Une nation, deux États
Les Taïwanais sont et se revendiquent largement Chinois, simplement anti-communistes et démocrates pour la plupart. La musique ou le cinéma passe d’un côté à l’autre, la culture se partage et les liens familiaux sont très forts. Énormément de Chinois de RPC de l’ethnie Han (92 % de la population) ont de la famille plus ou moins proche vivant à Taïwan. De ce fait Pékin ne peut pas jouer sur un mépris des Taïwanais comme Moscou joue sur le mépris des Ukrainiens. Or, il est compliqué de faire tuer sans déshumaniser l’adversaire. De fait, mener une guerre à Taïwan serait perçu comme relancer la guerre civile et serait donc extrêmement impopulaire. Mais Pékin se confronte aux Taïwanais, à une partie du peuple chinois très majoritairement opposée au communisme et avec laquelle la réunification pacifique semble impensable tant les convictions politiques sont ancrées d’un côté comme de l’autre.

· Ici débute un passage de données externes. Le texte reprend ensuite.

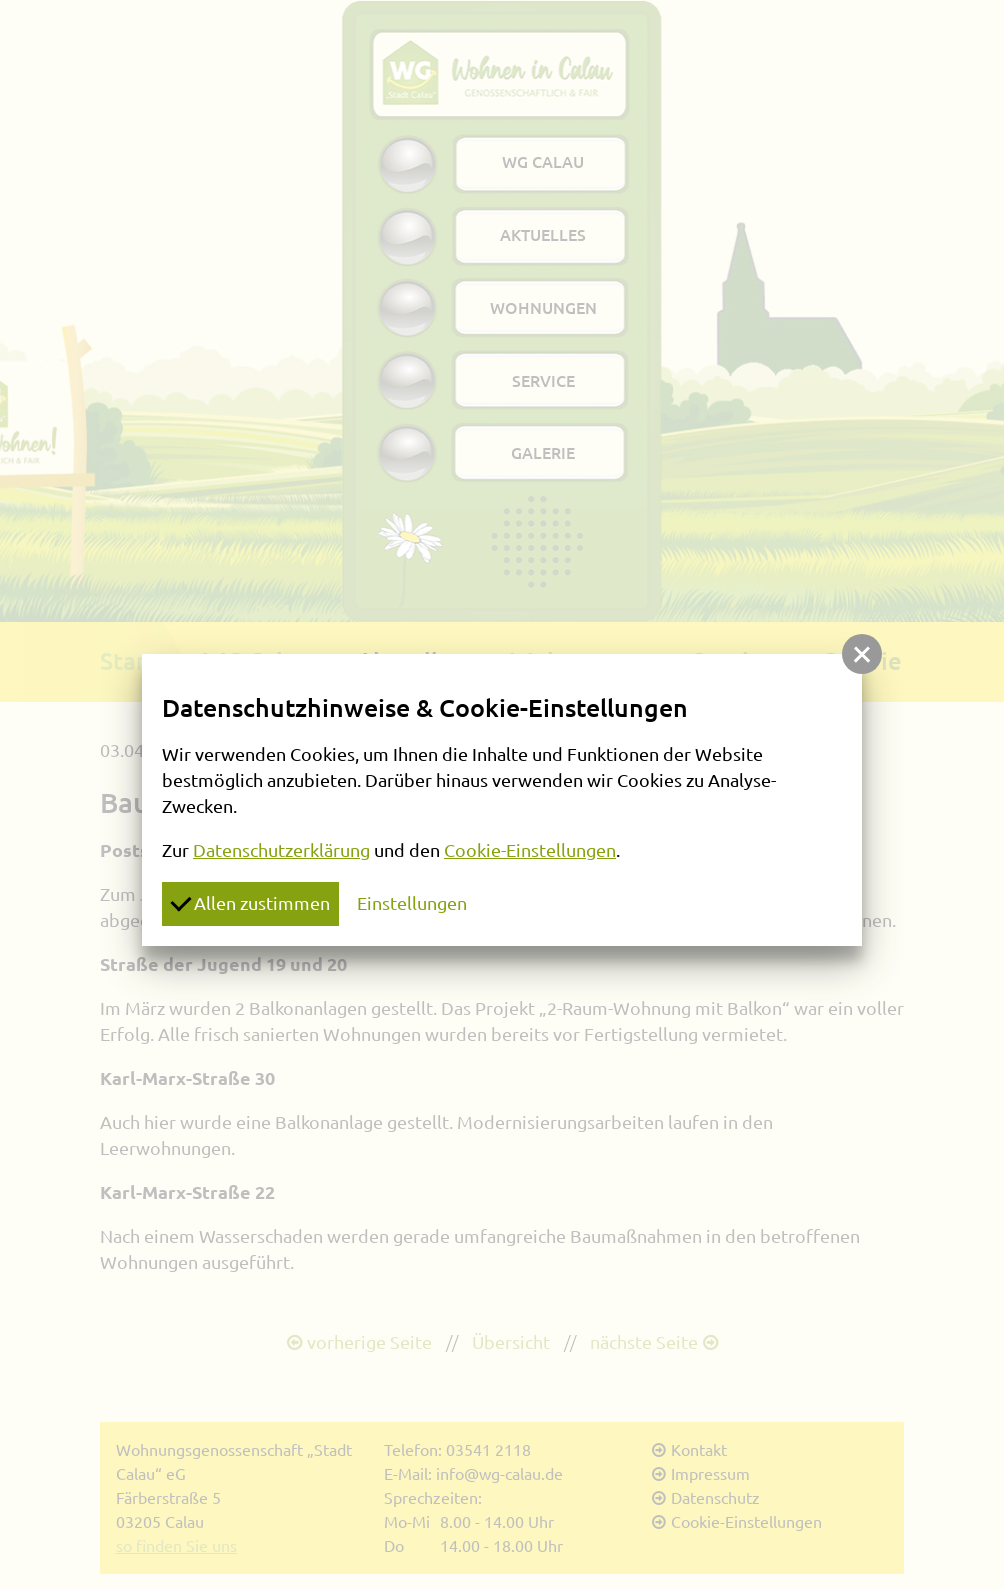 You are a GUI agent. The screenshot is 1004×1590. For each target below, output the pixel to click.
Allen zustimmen (250, 901)
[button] (862, 654)
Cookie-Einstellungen (530, 850)
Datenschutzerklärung (281, 850)
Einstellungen (412, 903) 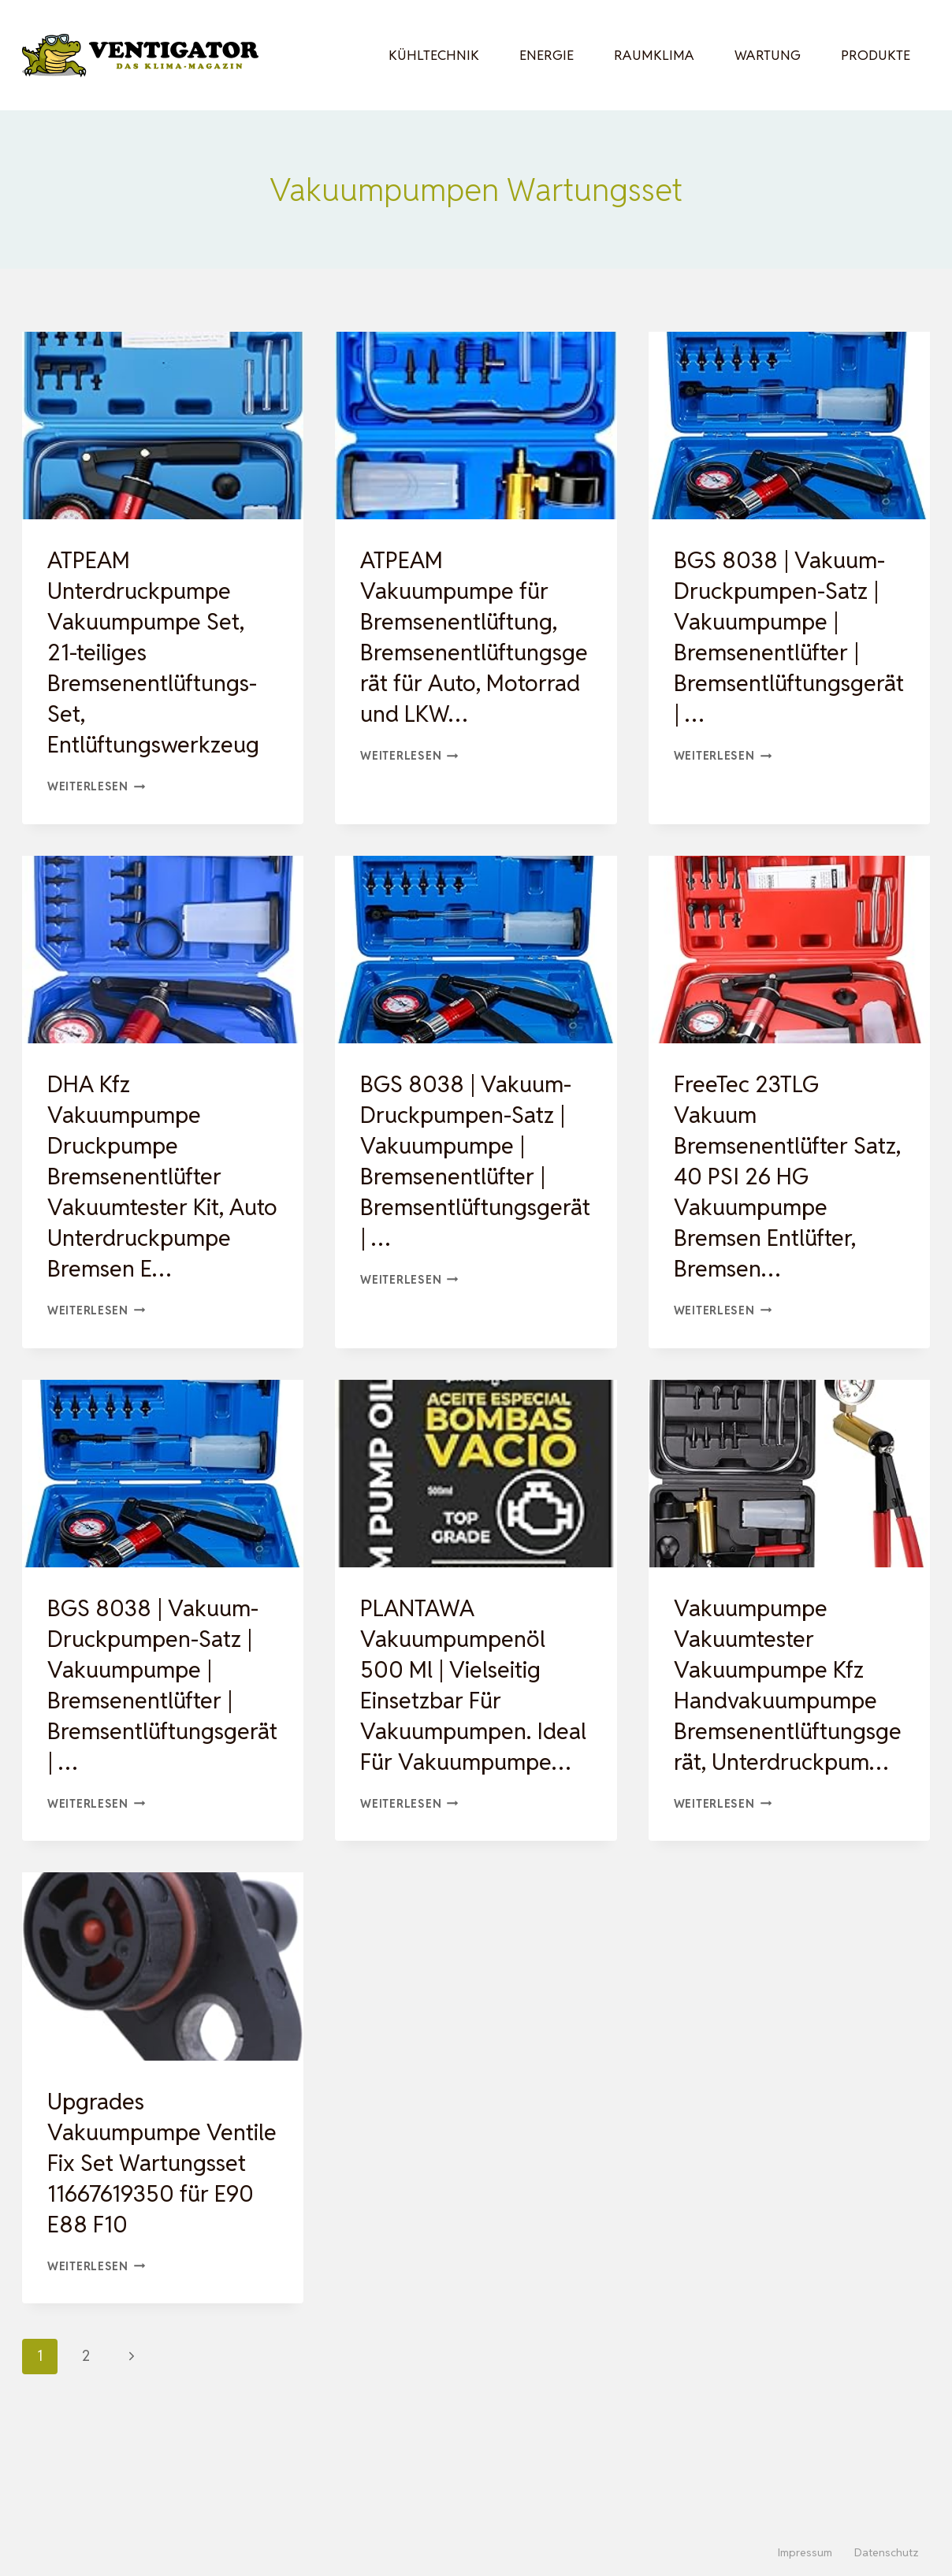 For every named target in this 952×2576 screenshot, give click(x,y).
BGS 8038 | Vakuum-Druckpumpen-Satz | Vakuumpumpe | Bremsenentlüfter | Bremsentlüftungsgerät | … (785, 637)
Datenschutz (886, 2552)
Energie (546, 55)
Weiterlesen (96, 786)
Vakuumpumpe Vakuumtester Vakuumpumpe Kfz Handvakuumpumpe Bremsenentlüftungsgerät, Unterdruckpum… (787, 1730)
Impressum (805, 2552)
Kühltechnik (434, 55)
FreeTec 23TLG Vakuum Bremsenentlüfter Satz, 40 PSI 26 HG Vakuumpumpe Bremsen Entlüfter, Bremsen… (773, 1176)
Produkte (875, 55)
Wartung (767, 55)
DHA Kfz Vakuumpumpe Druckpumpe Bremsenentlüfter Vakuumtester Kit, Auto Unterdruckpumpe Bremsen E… (143, 1191)
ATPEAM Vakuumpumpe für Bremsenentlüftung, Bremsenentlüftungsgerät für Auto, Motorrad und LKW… (473, 637)
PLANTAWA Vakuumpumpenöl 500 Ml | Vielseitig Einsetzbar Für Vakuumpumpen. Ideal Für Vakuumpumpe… (457, 1730)
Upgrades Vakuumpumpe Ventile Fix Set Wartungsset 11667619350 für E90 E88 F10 (157, 2239)
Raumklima (654, 55) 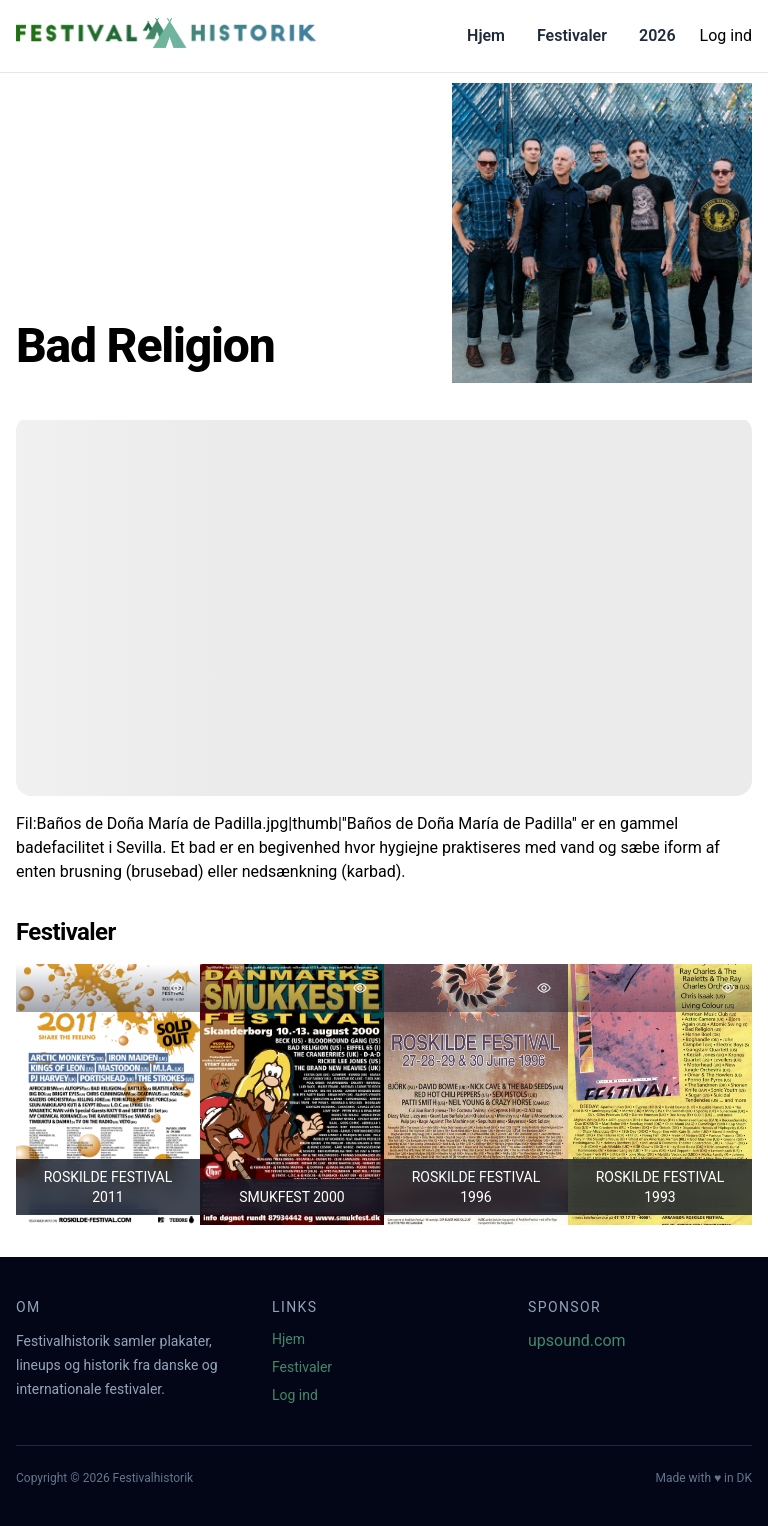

Pékin fait face à un casse-tête semblant insolvable et, pour garantir sa légitimité dans le long terme ainsi que pour s’affirmer sur la scène internationale, ne peut pas laisser tomber le rattachement de Taïwan. Un signe de faiblesse de la Chine communiste sur ce dossier pourrait mettre en péril sa souveraineté sur son sol en donnant espoir aux minorités indépendantistes comme au Tibet ou au Xinjiang (ou « Turkestan oriental »). La question est donc primordiale pour les deux camps, et aucun ne semble pouvoir en démordre. Cependant, au vu de la situation économique, politique et des relations populaires entre Taïwan et le continent, une invasion armée par Pékin semble très peu réaliste.